We have too much stress in our lives without enough recovery. It’s the too much stress, not enough recovery setup that causes problems.
Here's a great way to assess how well you're balancing your stress with recovery. The best part about this exercise is that it's not exclusively based on feeling.
By capturing some biofeedback, there's an additional layer of quantification that we don't often get based on feeling alone.
Step 1: Create a 2 column chart - give the left side the Stressor label and the right side of the Recovery label
Step 2: On the left side, list out all of your stressors. Anything and everything that creates stress in your life. Yes, this includes your training. Then, give each a score of 1-10, with 10 being the most stressful.
Step 3: Repeat the same for the right side, but this time instead of stressors you are listing recovery methods that you actively perform. Once again score them from 1-10 with 10 providing the most Recovery.

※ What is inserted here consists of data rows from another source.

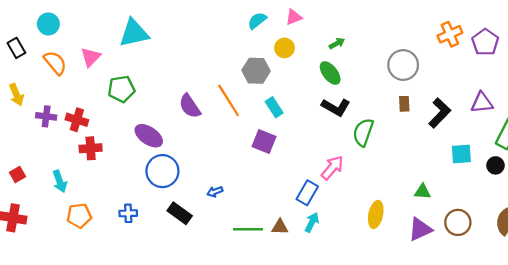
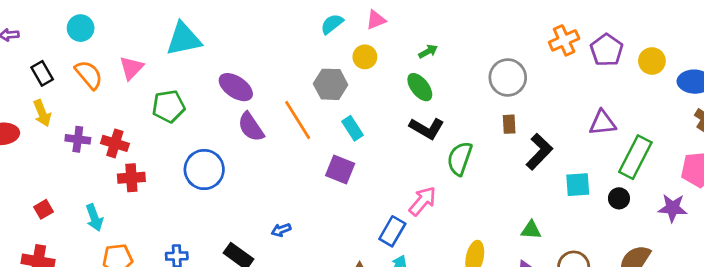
black rectangle: (16, 48) -> (42, 73), moved
black L-shape: (440, 113) -> (539, 152), moved
purple ellipse: (149, 136) -> (236, 87), moved
blue circle: (162, 171) -> (204, 170), moved

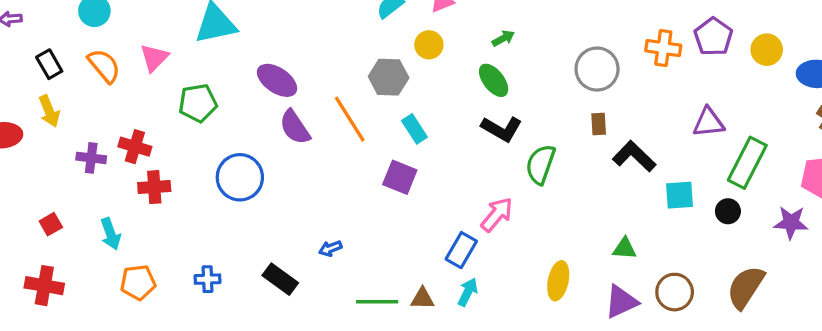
orange cross: (564, 40) -> (663, 48), moved, turned 32
purple cross: (78, 139) -> (91, 158), moved
black L-shape: (539, 152) -> (634, 156), turned -90

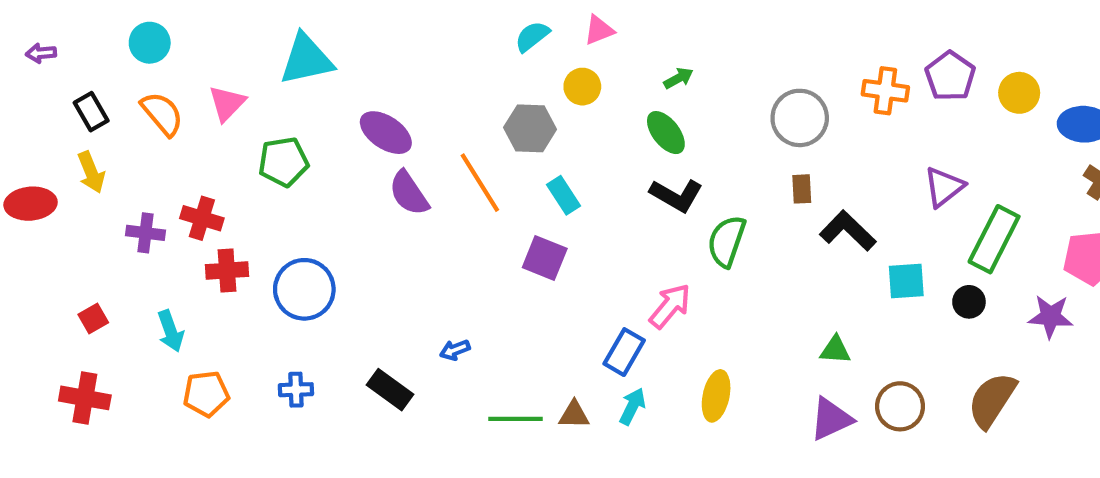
purple triangle: (709, 122) -> (944, 187), turned -32
blue circle: (240, 177) -> (304, 289), moved
yellow ellipse: (558, 281) -> (716, 396), moved

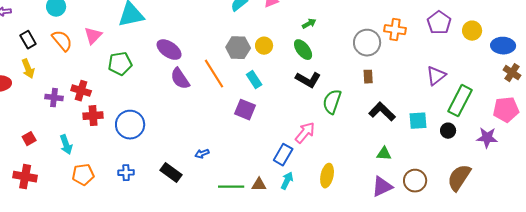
yellow circle: (582, 87) -> (264, 46), moved
orange cross: (885, 91) -> (395, 30), moved
black L-shape: (848, 231) -> (382, 112), moved

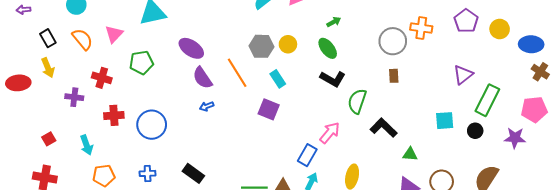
red cross: (81, 91) -> (102, 78), moved
black L-shape: (382, 112) -> (384, 128), moved
blue arrow: (202, 154) -> (207, 106), moved

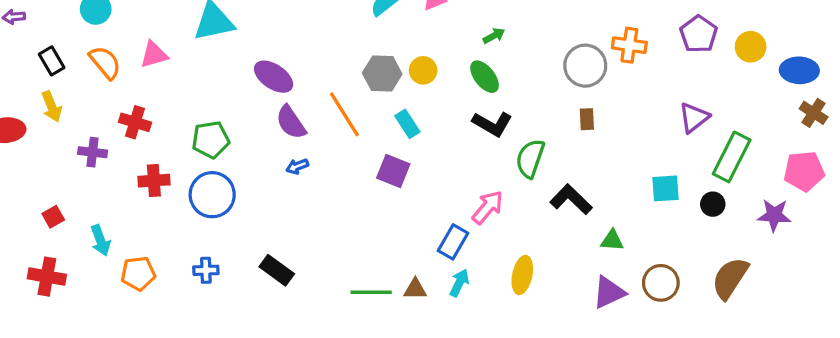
pink triangle: (114, 34) -> (154, 55), turned 30
green pentagon: (141, 63) -> (211, 140), moved
cyan arrow: (86, 145) -> (100, 240), moved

Step 4: Assess. Subtract the right from the left and see how you scored. What does this number mean? In isolation, not much. But know that the higher it is, the more likely you're not recovering as well as you could.
Step 5: Do something about it. That's what this section is all about. I'm going to give you some recovery strategies that you can implement but know that more is not always better. Sometimes instead of adding more recovery, the better approach is to reduce the stressors. The best approach is most likely a bit of both where we add in a recovery method or two and reduce a stressor or two.
Here are some Recovery Modalities that you can add in to help balance out the Stress v. Recovery equation should you find that stressors outweigh recovery:
- Deep Breathing
- A Massage
- Sauna or Steam Room
- A Nap (my personal favorite)
- An Extra Hour of Sleep (my second favorite)
- A Nice Cup Of Tea
- Diffusing Essential Oils
- A Hot Bath
- A Light Run
- Going in the Ocean
- Foam Rolling
- Mobility Work
Now, I recommend pairing this with critically assessing the stressors in your life and working to mitigate or eliminate the ones that don't serve you. Increasing your recovery modalities is great but removing stressors is mighty fine, too.